● **Exercise aim**
Gather each line in the entries that includes the string "remontar".

(Available data begins)

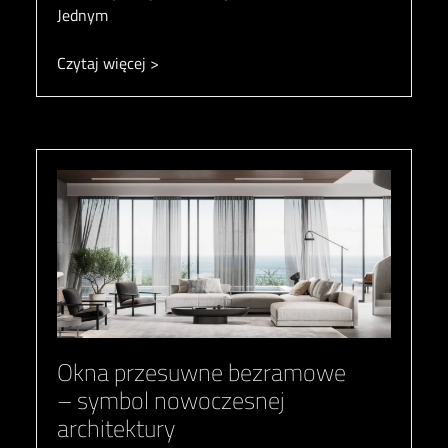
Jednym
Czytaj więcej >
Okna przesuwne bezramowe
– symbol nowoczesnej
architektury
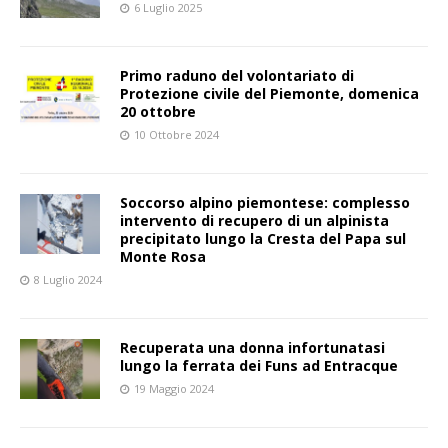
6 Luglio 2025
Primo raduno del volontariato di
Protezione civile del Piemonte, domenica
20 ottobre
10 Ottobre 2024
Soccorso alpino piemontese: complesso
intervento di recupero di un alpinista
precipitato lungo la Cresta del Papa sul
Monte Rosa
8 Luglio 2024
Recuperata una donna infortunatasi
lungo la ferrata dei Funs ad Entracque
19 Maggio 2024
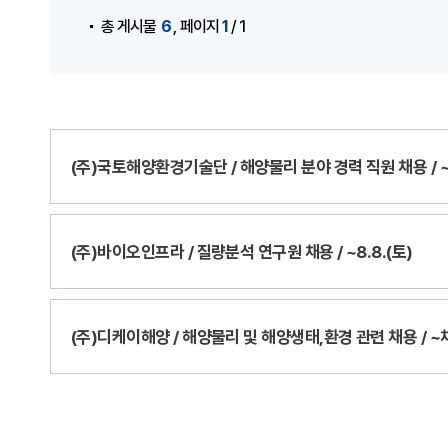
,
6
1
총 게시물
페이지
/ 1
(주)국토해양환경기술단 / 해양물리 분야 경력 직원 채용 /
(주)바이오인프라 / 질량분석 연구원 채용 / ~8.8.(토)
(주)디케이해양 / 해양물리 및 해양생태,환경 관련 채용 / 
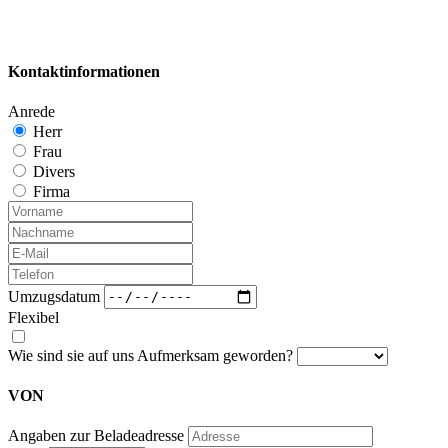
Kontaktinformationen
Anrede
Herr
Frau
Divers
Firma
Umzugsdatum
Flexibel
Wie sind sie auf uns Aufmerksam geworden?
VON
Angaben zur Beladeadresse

(Available data ends)
(Available data begins)

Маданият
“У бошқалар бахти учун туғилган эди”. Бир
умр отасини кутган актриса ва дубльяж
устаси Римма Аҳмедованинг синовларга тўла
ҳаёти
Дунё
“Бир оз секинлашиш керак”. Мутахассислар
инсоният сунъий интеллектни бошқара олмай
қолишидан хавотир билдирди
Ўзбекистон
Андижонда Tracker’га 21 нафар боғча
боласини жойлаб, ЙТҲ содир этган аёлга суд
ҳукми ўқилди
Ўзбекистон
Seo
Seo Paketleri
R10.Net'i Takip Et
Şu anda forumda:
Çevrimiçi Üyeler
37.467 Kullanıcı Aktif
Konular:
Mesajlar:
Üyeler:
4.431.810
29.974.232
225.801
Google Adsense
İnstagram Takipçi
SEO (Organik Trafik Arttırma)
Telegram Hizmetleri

(Available data ends)
(Available data begins)

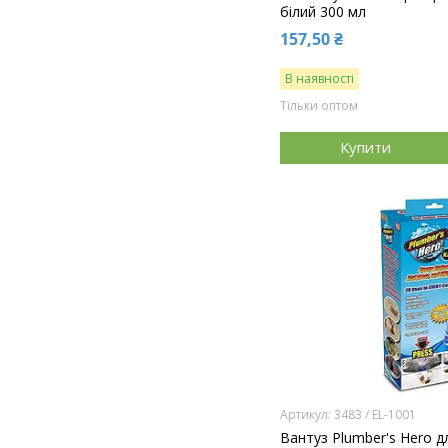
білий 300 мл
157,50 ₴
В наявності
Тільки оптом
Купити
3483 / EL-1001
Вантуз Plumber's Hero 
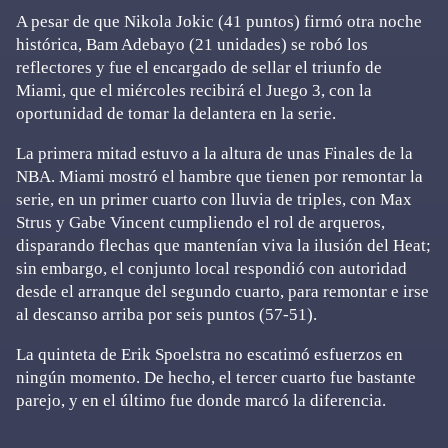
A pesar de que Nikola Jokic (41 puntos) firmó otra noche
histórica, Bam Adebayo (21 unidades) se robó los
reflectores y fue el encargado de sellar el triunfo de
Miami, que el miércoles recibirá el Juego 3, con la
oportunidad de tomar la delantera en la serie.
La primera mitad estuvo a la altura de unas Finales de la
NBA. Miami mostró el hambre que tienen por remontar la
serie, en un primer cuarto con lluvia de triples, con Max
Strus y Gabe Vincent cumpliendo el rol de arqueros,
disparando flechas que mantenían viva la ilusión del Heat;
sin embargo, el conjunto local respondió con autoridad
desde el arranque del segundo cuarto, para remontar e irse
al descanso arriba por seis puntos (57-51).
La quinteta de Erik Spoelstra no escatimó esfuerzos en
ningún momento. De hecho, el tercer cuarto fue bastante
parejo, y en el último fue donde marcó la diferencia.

(Available data ends)

● **Reply to the task**
NBA. Miami mostró el hambre que tienen por remontar la
desde el arranque del segundo cuarto, para remontar e irse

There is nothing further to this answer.